### [Required work]
Without copying any picture, return all lines below exactly.

### [Records supplied]
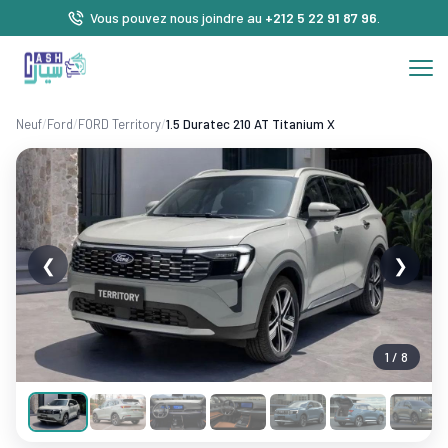
Vous pouvez nous joindre au
+212 5 22 91 87 96
.
Neuf
/
Ford
/
FORD Territory
/
1.5 Duratec 210 AT Titanium X
❮
❯
1 / 8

### [Response area]
Vous pouvez nous joindre au
+212 5 22 91 87 96
.
Neuf
/
Ford
/
FORD Territory
/
1.5 Duratec 210 AT Titanium X
❮
❯
1 / 8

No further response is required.